In the second book, Tim Rafgarden, an algorithm guru, talks about graph search and its application, the shortest path search algorithm, and the use and implementation of some data structures: heaps, search trees, hash tables, and the Bloom filter.

This post presents an excerpt from Bloom Filters: The Basics.

What is this book about

The second part of the book “The Perfect Algorithm” is an introductory course on the basics of literacy on the following three topics.
')
Graph search and applications . Graphs model a number of different types of networks, including road, communication, social networks and networks of dependencies between tasks.
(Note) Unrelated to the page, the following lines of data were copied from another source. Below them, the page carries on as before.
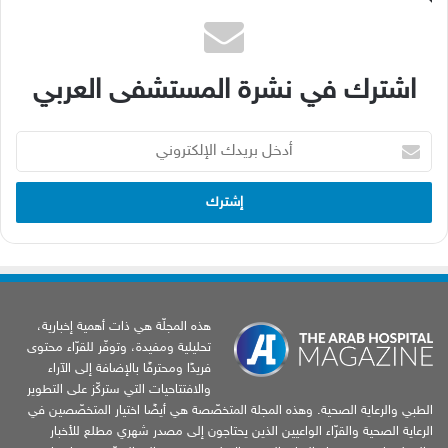
اشترك في نشرة المستشفى العربي
أدخل
بريدك
الإلكتروني
هذه المجلّة هي ذات أهمية إخبارية،
تحليلية ومفيدة، وتوفّر للقرّاء محتوى
فريدًا ومحترفًا بالإضافة إلى الآراء
والافتتاحيات التي ستركّز على التطوير
الطبي والرعاية الصحية. وهذه المجلة المتخصّصة هي أيضًا اختيار المتخصّصين في
الرعاية الصحية والقرّاء الواعيين الذين يحتاجون إلى مصدر شهري مطلع للأخبار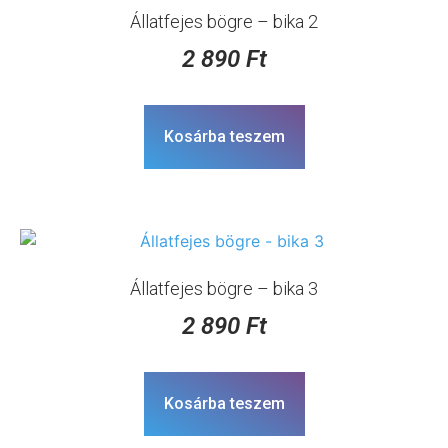
Állatfejes bögre – bika 2
2 890
Ft
Kosárba teszem
Állatfejes bögre – bika 3
2 890
Ft
Kosárba teszem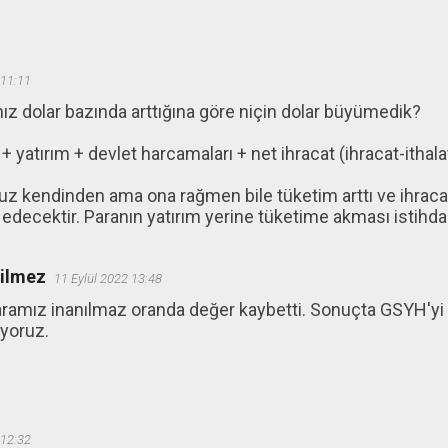
 11:11
z dolar bazında arttığına göre niçin dolar büyümedik?
 yatırım + devlet harcamaları + net ihracat (ihracat-ithala
oruz kendinden ama ona rağmen bile tüketim arttı ve ihracatt
 edecektir. Paranın yatırım yerine tüketime akması istihda
ğilmez
11 Eylül 2022 13:48
ramız inanılmaz oranda değer kaybetti. Sonuçta GSYH'yi T
üyoruz.
 12:32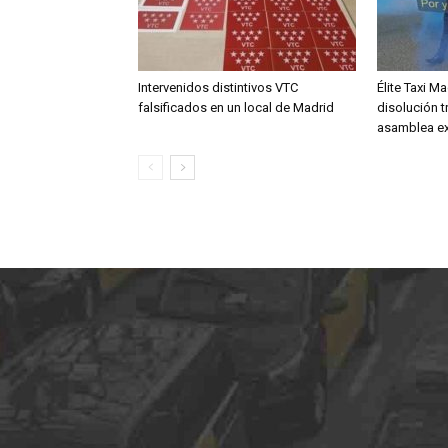
Intervenidos distintivos VTC
Élite Taxi M
falsificados en un local de Madrid
disolución t
asamblea ex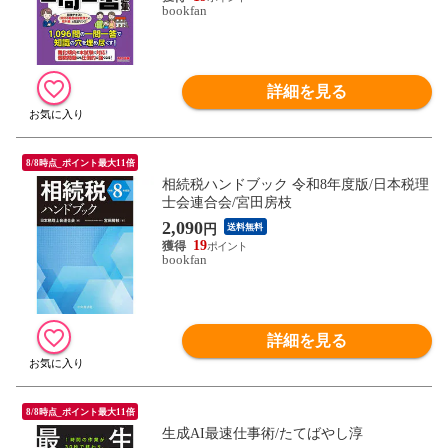
bookfan
詳細を見る
8/8時点_ポイント最大11倍
相続税ハンドブック 令和8年度版/日本税理
士会連合会/宮田房枝
2,090
円
送料無料
19
bookfan
詳細を見る
8/8時点_ポイント最大11倍
生成AI最速仕事術/たてばやし淳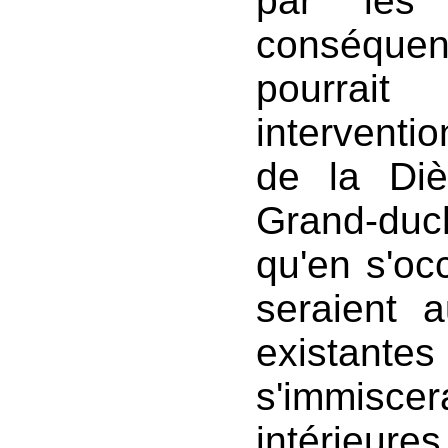
par les
conséque
pourrai
interventio
de la Di
Grand-du
qu'en s'oc
seraient a
existan
s'immisce
intérieur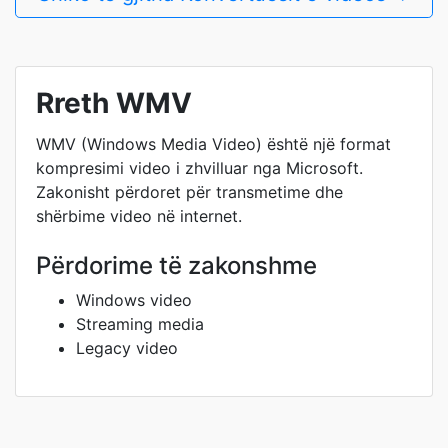
Rreth WMV
WMV (Windows Media Video) është një format
kompresimi video i zhvilluar nga Microsoft.
Zakonisht përdoret për transmetime dhe
shërbime video në internet.
Përdorime të zakonshme
Windows video
Streaming media
Legacy video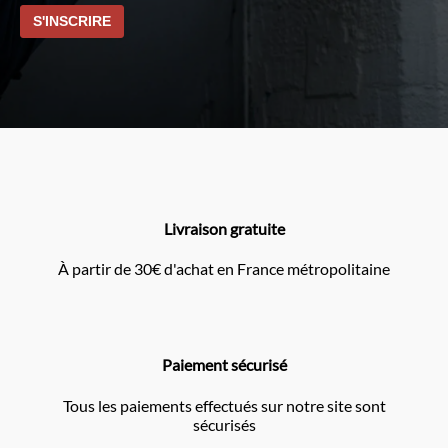
Livraison gratuite
À partir de 30€ d'achat en France métropolitaine
Paiement sécurisé
Tous les paiements effectués sur notre site sont
sécurisés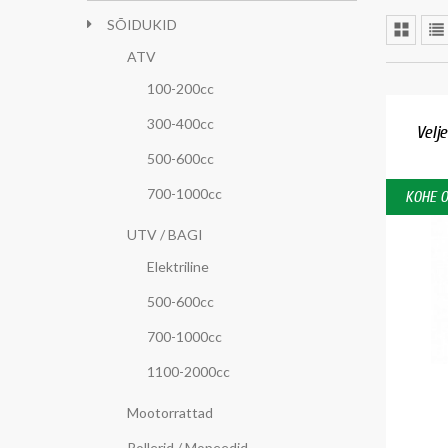
SÕIDUKID
ATV
100-200cc
300-400cc
Velj
500-600cc
700-1000cc
KOHE 
UTV / BAGI
Elektriline
500-600cc
700-1000cc
1100-2000cc
Mootorrattad
Rollerid / Mopeedid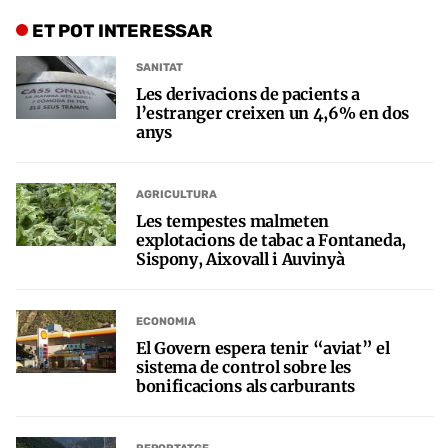
ET POT INTERESSAR
SANITAT
Les derivacions de pacients a
l’estranger creixen un 4,6% en dos
anys
AGRICULTURA
Les tempestes malmeten
explotacions de tabac a Fontaneda,
Sispony, Aixovall i Auvinyà
ECONOMIA
El Govern espera tenir “aviat” el
sistema de control sobre les
bonificacions als carburants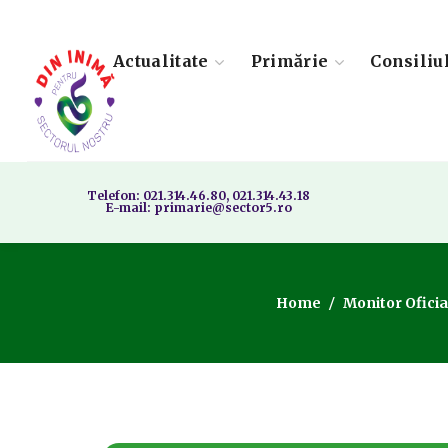
Actualitate
Primărie
Consiliu
Telefon: 021.314.46.80, 021.314.43.18
E-mail: primarie@sector5.ro
Home
Monitor Oficia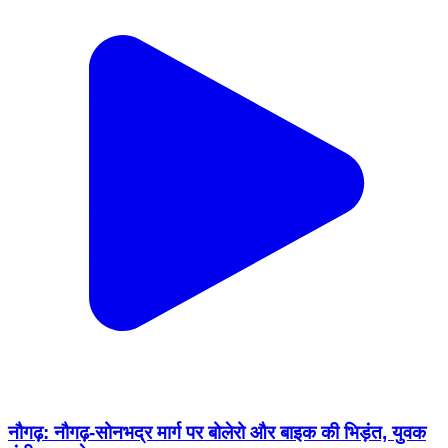
नौगढ़: नौगढ़-सोनभद्र मार्ग पर बोलेरो और बाइक की भिड़ंत, युवक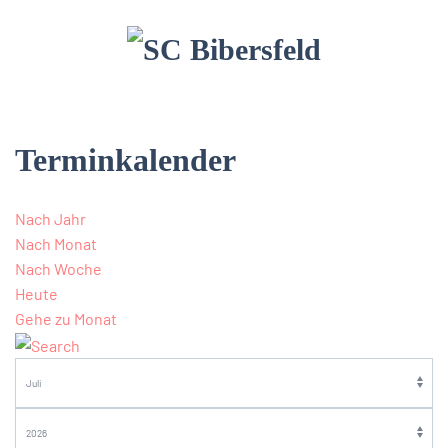
Terminkalender
Nach Jahr
Nach Monat
Nach Woche
Heute
Gehe zu Monat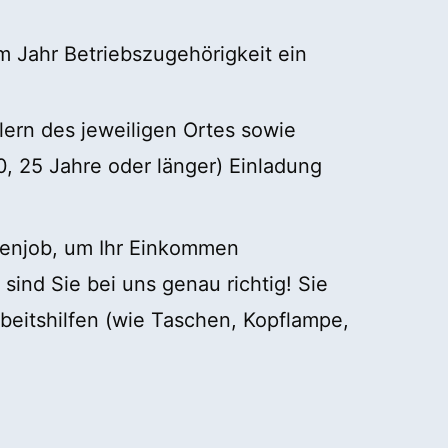
em Jahr Betriebszugehörigkeit ein
lern des jeweiligen Ortes sowie
0, 25 Jahre oder länger) Einladung
ebenjob, um Ihr Einkommen
sind Sie bei uns genau richtig! Sie
rbeitshilfen (wie Taschen, Kopflampe,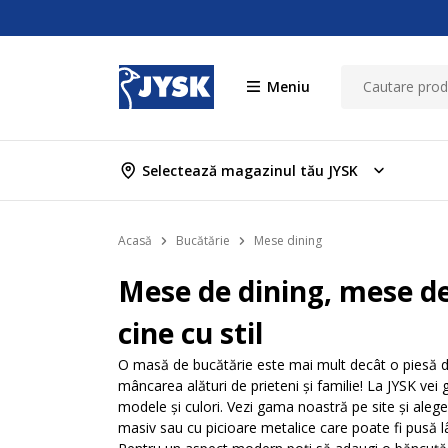
Meniu
Selectează magazinul tău JYSK
Acasă
Bucătărie
Mese dining
Mese de dining, mese de
cine cu stil
O masă de bucătărie este mai mult decât o piesă de m
mâncarea alături de prieteni și familie! La JYSK ve
modele și culori. Vezi gama noastră pe site și ale
masiv sau cu picioare metalice care poate fi pusă l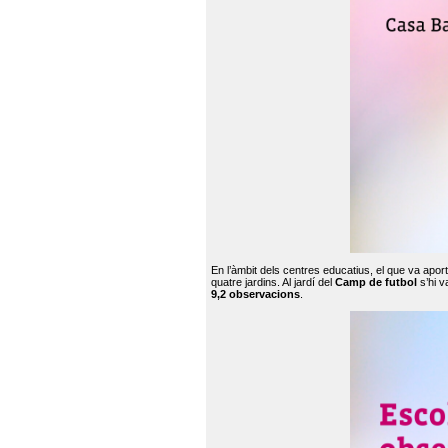
En l’àmbit dels centres educatius, el que va apor
quatre jardins. Al jardí del
Camp de futbol
s’hi v
9,2 observacions
.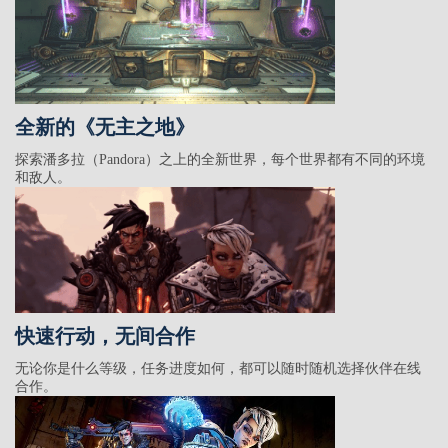
全新的《无主之地》
探索潘多拉（Pandora）之上的全新世界，每个世界都有不同的环境
和敌人。
快速行动，无间合作
无论你是什么等级，任务进度如何，都可以随时随机选择伙伴在线
合作。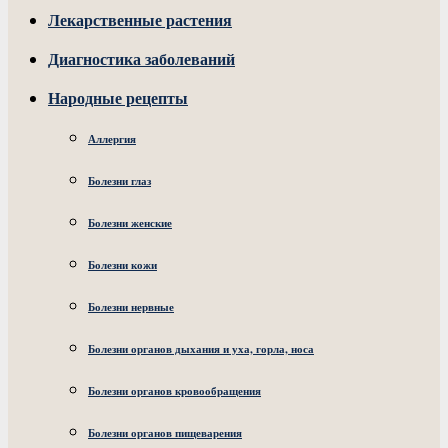
Лекарственные растения
Диагностика заболеваний
Народные рецепты
Аллергия
Болезни глаз
Болезни женские
Болезни кожи
Болезни нервные
Болезни органов дыхания и уха, горла, носа
Болезни органов кровообращения
Болезни органов пищеварения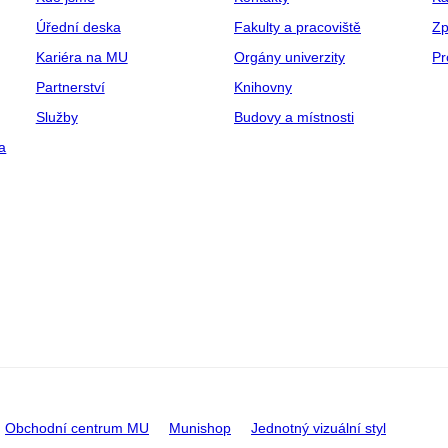
Úřední deska
Fakulty a pracoviště
Zp
Kariéra na MU
Orgány univerzity
Pr
Partnerství
Knihovny
Služby
Budovy a místnosti
a
Obchodní centrum MU
Munishop
Jednotný vizuální styl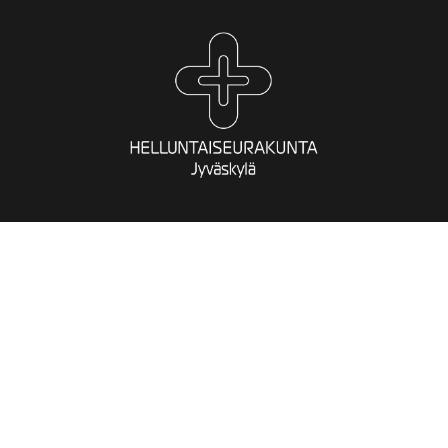
Jyväskylän
helluntaiseurakunta
Okkerinkatu 2
40700 Jyväskylä
Toimisto:
050 409 9170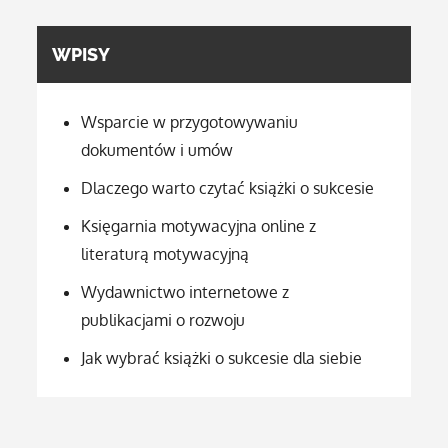
WPISY
Wsparcie w przygotowywaniu
dokumentów i umów
Dlaczego warto czytać książki o sukcesie
Księgarnia motywacyjna online z
literaturą motywacyjną
Wydawnictwo internetowe z
publikacjami o rozwoju
Jak wybrać książki o sukcesie dla siebie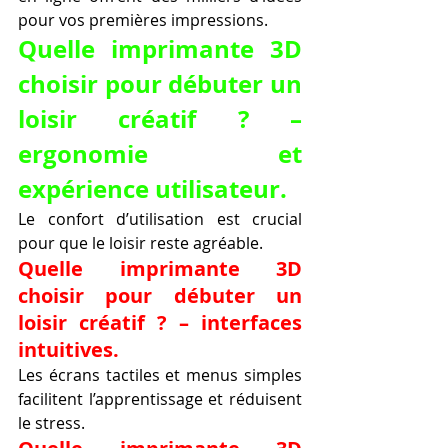
pour vos premières impressions.
Quelle imprimante 3D 
choisir pour débuter un 
loisir créatif ? – 
ergonomie et 
expérience utilisateur.
Le confort d’utilisation est crucial 
pour que le loisir reste agréable.
Quelle imprimante 3D 
choisir pour débuter un 
loisir créatif ? – interfaces 
intuitives.
Les écrans tactiles et menus simples 
facilitent l’apprentissage et réduisent 
le stress.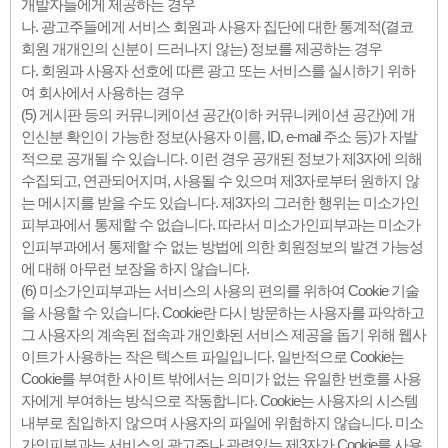
개발자들에게 제공하는 경우
나. 광고주들에게 서비스 회원과 사용자 집단에 대한 통계적(결코
회원 개개인의 신분이 드러나지 않는) 정보를 제공하는 경우
다. 회원과 사용자 선호에 따른 광고 또는 서비스를 실시하기 위하
여 회사에서 사용하는 경우
(5) 게시판 등의 커뮤니케이션 공간(이하 커뮤니케이션 공간)에 개
인신분 확인이 가능한 정보(사용자 이름, ID, e-mail 주소 등)가 자발
적으로 공개될 수 있습니다. 이런 경우 공개된 정보가 제3자에 의해
수집되고, 연관되어지며, 사용될 수 있으며 제3자로부터 원하지 않
는 메시지를 받을 수도 있습니다. 제3자의 그러한 행위는 미소가인
피부과에서 통제할 수 없습니다. 따라서 미소가인피부과는 미소가
인피부과에서 통제할 수 없는 방법에 의한 회원정보의 발견 가능성
에 대해 아무런 보장을 하지 않습니다.
(6) 미소가인피부과는 서비스의 사용의 편의를 위하여 Cookie 기술
을 사용할 수 있습니다. Cookie란 다시 방문하는 사용자를 파악하고
그 사용자의 계속된 접속과 개인화된 서비스 제공을 돕기 위해 웹사
이트가 사용하는 작은 텍스트 파일입니다. 일반적으로 Cookie는
Cookie를 부여한 사이트 밖에서는 의미가 없는 유일한 번호를 사용
자에게 부여하는 방식으로 작동합니다. Cookie는 사용자의 시스템
내부로 침입하지 않으며 사용자의 파일에 위험하지 않습니다. 미소
가인피부과는 서비스의 광고주나 관련있는 제3자가 Cookie를 사용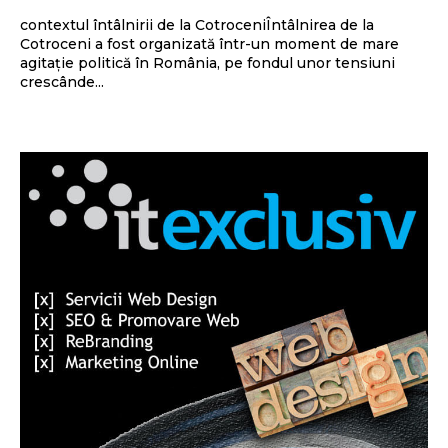
contextul întâlnirii de la CotroceniÎntâlnirea de la
Cotroceni a fost organizată într-un moment de mare
agitație politică în România, pe fondul unor tensiuni
crescânde...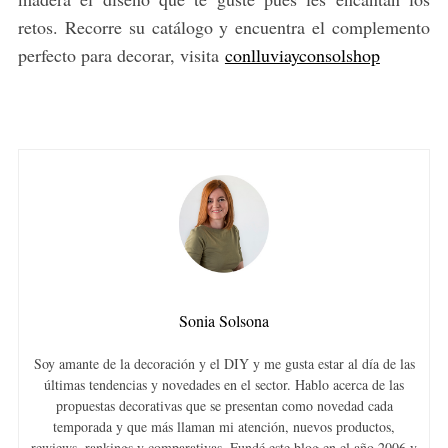
retos. Recorre su catálogo y encuentra el complemento
perfecto para decorar, visita
conlluviayconsolshop
Sonia Solsona
Soy amante de la decoración y el DIY y me gusta estar al día de las
últimas tendencias y novedades en el sector. Hablo acerca de las
propuestas decorativas que se presentan como novedad cada
temporada y que más llaman mi atención, nuevos productos,
rewiews, rankings y comparativas. Fundé este blog en el año 2006 y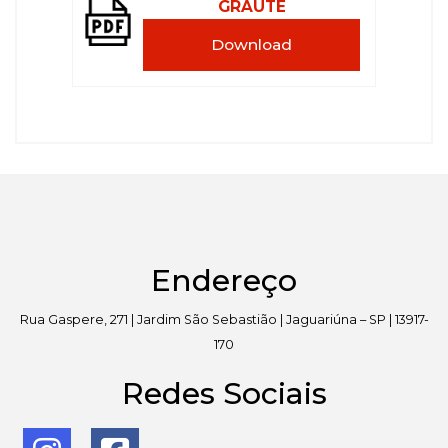
GRAUTE
Download
Endereço
Rua Gaspere, 271 | Jardim São Sebastião | Jaguariúna – SP | 13917-
170
Redes Sociais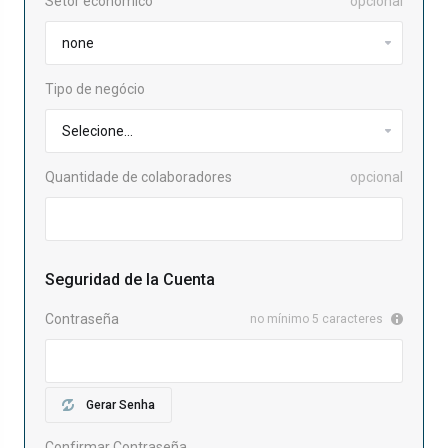
Setor econômico
opcional
Tipo de negócio
Quantidade de colaboradores
opcional
Seguridad de la Cuenta
Contraseña
no mínimo 5 caracteres
Gerar Senha
Confirmar Contraseña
Graphs can be complex, but there are some incredibly fast primitives to talk about graph structure. We'll start with linear-time graph search algorithms, from applications ranging from network analysis to building a sequence of operations.

The shortest paths . In the shortest path problem, the goal is to calculate the best route in the network from point A to point B. This task has obvious applications, such as calculating traffic routes, and also occurs in disguised form in many other universal tasks. We will generalize one of our graph search algorithms and come to the famous Dijkstra shortest path search algorithm.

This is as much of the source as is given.